**WORK INSTRUCTION**: All of the entries below need repeating exactly, apart from their images.

**SUPPLIED INFORMATION**:

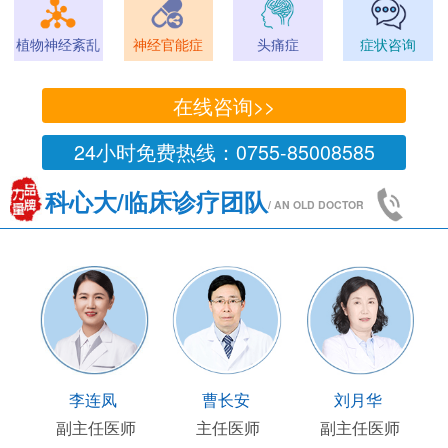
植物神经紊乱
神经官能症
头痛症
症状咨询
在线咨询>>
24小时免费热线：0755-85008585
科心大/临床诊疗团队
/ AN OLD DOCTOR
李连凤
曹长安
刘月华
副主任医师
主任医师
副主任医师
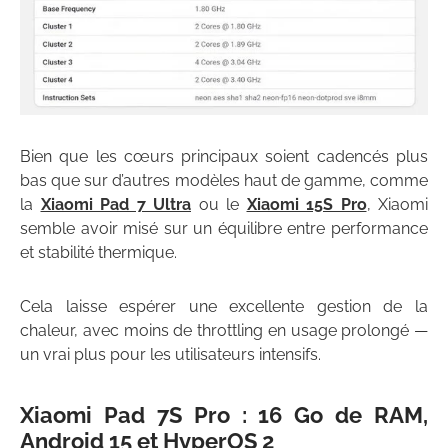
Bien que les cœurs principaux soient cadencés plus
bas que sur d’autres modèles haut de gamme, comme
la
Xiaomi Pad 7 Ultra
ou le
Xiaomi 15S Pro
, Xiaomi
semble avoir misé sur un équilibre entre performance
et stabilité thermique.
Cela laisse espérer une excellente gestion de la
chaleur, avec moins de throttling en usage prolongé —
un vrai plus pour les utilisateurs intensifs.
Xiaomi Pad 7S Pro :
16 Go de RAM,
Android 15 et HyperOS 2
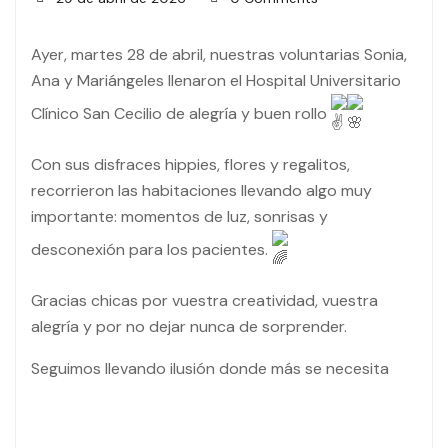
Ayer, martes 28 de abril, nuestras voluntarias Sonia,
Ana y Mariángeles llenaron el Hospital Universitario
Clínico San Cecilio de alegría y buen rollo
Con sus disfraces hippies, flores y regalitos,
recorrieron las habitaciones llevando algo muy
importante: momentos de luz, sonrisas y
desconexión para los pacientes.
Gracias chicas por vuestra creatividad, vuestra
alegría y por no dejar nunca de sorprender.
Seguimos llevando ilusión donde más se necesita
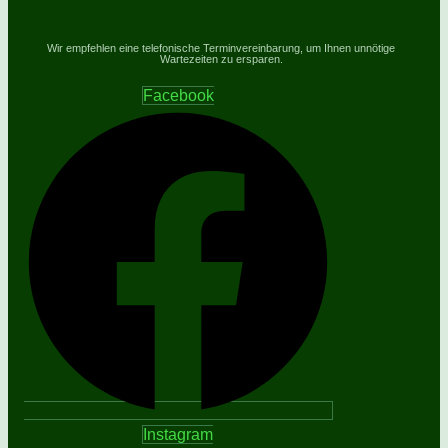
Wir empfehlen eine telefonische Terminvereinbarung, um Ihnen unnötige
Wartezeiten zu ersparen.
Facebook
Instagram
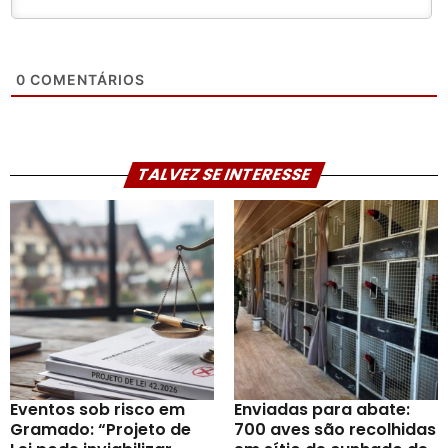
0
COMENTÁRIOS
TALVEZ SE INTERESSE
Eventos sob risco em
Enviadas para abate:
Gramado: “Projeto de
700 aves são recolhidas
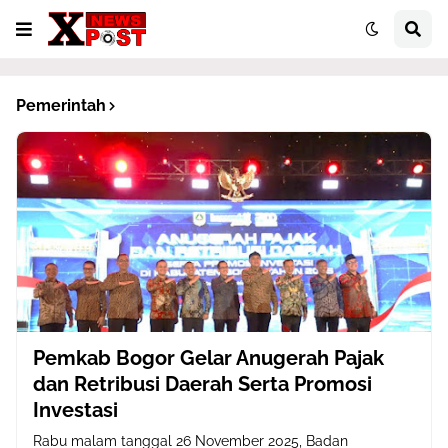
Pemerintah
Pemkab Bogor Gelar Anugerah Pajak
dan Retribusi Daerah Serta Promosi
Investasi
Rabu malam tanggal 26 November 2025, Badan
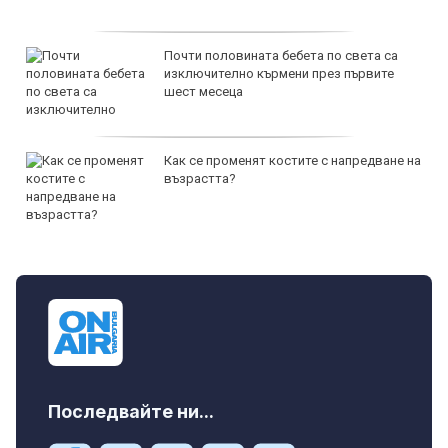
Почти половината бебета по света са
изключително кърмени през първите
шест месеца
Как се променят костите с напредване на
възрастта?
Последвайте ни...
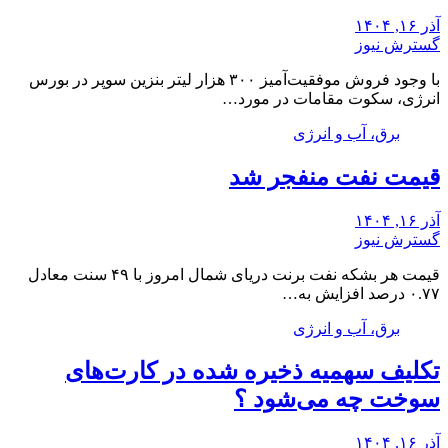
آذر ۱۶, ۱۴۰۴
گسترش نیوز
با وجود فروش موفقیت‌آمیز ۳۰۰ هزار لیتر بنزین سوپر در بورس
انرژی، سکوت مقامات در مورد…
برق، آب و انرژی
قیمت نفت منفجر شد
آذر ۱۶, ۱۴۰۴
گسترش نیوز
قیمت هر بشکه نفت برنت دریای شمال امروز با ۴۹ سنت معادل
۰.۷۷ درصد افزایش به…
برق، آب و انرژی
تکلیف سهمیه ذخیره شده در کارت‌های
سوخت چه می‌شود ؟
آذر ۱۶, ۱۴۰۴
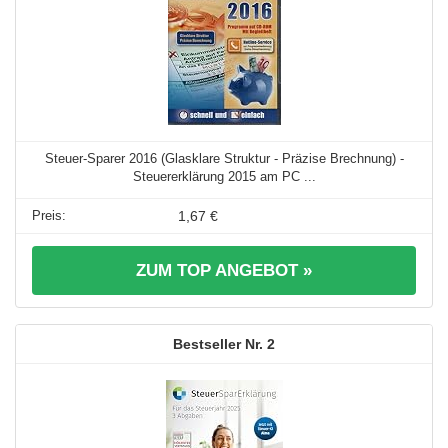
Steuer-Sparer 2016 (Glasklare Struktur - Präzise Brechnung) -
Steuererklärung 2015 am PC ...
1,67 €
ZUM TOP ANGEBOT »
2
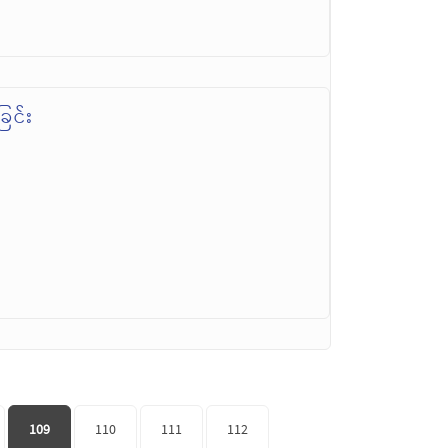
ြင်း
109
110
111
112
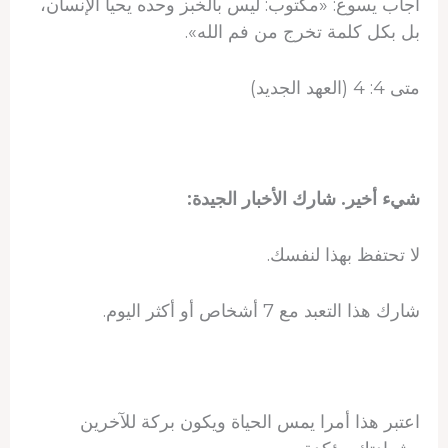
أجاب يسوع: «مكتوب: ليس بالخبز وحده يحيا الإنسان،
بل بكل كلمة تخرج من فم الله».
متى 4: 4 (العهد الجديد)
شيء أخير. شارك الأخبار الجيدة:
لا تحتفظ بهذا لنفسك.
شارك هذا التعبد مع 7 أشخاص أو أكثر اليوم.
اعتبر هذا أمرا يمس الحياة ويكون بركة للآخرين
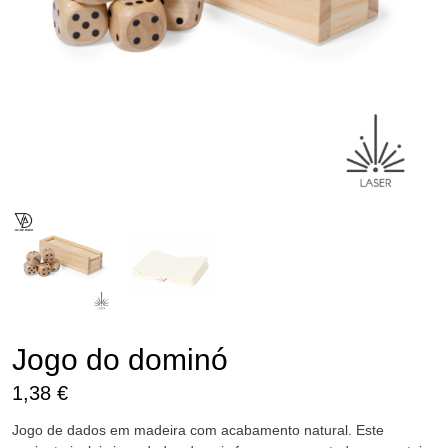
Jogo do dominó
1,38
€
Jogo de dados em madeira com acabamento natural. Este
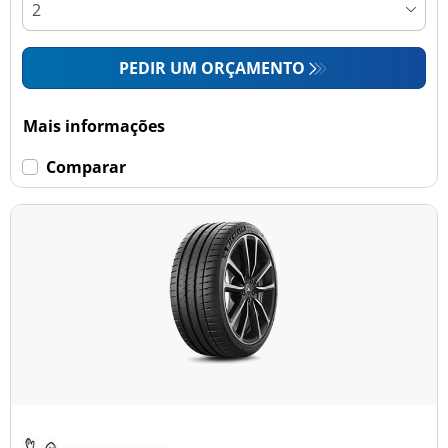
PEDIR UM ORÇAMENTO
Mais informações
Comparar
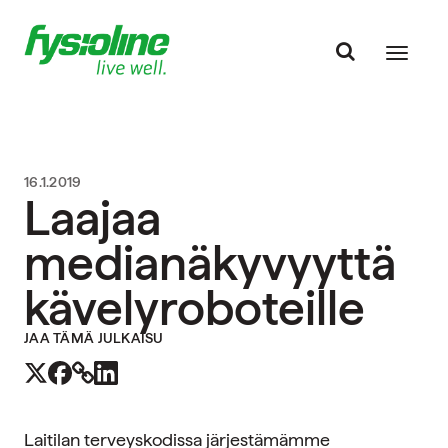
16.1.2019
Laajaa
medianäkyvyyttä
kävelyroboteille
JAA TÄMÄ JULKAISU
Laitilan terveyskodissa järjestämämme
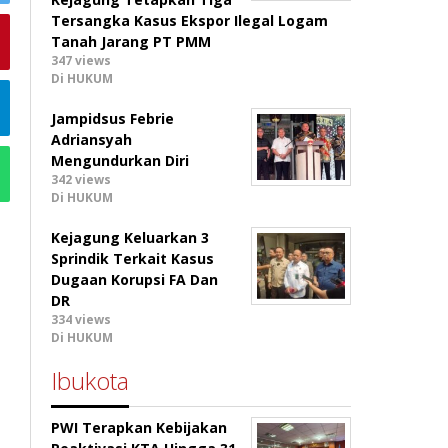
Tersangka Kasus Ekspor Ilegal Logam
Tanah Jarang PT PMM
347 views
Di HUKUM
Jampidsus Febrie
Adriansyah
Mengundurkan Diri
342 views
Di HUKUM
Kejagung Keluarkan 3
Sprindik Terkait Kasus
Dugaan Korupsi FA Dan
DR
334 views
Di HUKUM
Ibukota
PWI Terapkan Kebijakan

**EXERCISE RESPONSE**:
植物神经紊乱
神经官能症
头痛症
症状咨询
在线咨询>>
24小时免费热线：0755-85008585
科心大/临床诊疗团队
/ AN OLD DOCTOR
李连凤
曹长安
刘月华
副主任医师
主任医师
副主任医师
Bien que les cœurs principaux soient cadencés plus
bas que sur d’autres modèles haut de gamme, comme
la
Xiaomi Pad 7 Ultra
ou le
Xiaomi 15S Pro
, Xiaomi
semble avoir misé sur un équilibre entre performance
et stabilité thermique.
Cela laisse espérer une excellente gestion de la
chaleur, avec moins de throttling en usage prolongé —
un vrai plus pour les utilisateurs intensifs.
Xiaomi Pad 7S Pro :
16 Go de RAM,
Android 15 et HyperOS 2
Ayer, martes 28 de abril, nuestras voluntarias Sonia,
Ana y Mariángeles llenaron el Hospital Universitario
Clínico San Cecilio de alegría y buen rollo
Con sus disfraces hippies, flores y regalitos,
recorrieron las habitaciones llevando algo muy
importante: momentos de luz, sonrisas y
desconexión para los pacientes.
Gracias chicas por vuestra creatividad, vuestra
alegría y por no dejar nunca de sorprender.
Seguimos llevando ilusión donde más se necesita
Wir empfehlen eine telefonische Terminvereinbarung, um Ihnen unnötige
Wartezeiten zu ersparen.
Facebook
Instagram
0
COMENTÁRIOS
TALVEZ SE INTERESSE
Eventos sob risco em
Enviadas para abate:
Gramado: “Projeto de
700 aves são recolhidas
Pemerintah
Pemkab Bogor Gelar Anugerah Pajak
dan Retribusi Daerah Serta Promosi
Investasi
Rabu malam tanggal 26 November 2025, Badan
Почти половината бебета по света са
изключително кърмени през първите
шест месеца
Как се променят костите с напредване на
възрастта?
Последвайте ни...
آذر ۱۶, ۱۴۰۴
گسترش نیوز
با وجود فروش موفقیت‌آمیز ۳۰۰ هزار لیتر بنزین سوپر در بورس
انرژی، سکوت مقامات در مورد…
برق، آب و انرژی
قیمت نفت منفجر شد
آذر ۱۶, ۱۴۰۴
گسترش نیوز
قیمت هر بشکه نفت برنت دریای شمال امروز با ۴۹ سنت معادل
۰.۷۷ درصد افزایش به…
برق، آب و انرژی
تکلیف سهمیه ذخیره شده در کارت‌های
سوخت چه می‌شود ؟
آذر ۱۶, ۱۴۰۴
Steuer-Sparer 2016 (Glasklare Struktur - Präzise Brechnung) -
Steuererklärung 2015 am PC ...
1,67 €
ZUM TOP ANGEBOT »
2
ြင်း
109
110
111
112
أجاب يسوع: «مكتوب: ليس بالخبز وحده يحيا الإنسان،
بل بكل كلمة تخرج من فم الله».
متى 4: 4 (العهد الجديد)
شيء أخير. شارك الأخبار الجيدة:
لا تحتفظ بهذا لنفسك.
شارك هذا التعبد مع 7 أشخاص أو أكثر اليوم.
اعتبر هذا أمرا يمس الحياة ويكون بركة للآخرين
Jogo do dominó
1,38
€
Jogo de dados em madeira com acabamento natural. Este
PEDIR UM ORÇAMENTO
Mais informações
Comparar
16.1.2019
Laajaa
medianäkyvyyttä
kävelyroboteille
JAA TÄMÄ JULKAISU
Laitilan terveyskodissa järjestämämme
Tersangka Kasus Ekspor Ilegal Logam
Tanah Jarang PT PMM
347 views
Di HUKUM
Jampidsus Febrie
Adriansyah
Mengundurkan Diri
342 views
Di HUKUM
Kejagung Keluarkan 3
Sprindik Terkait Kasus
Dugaan Korupsi FA Dan
DR
334 views
Di HUKUM
Ibukota
PWI Terapkan Kebijakan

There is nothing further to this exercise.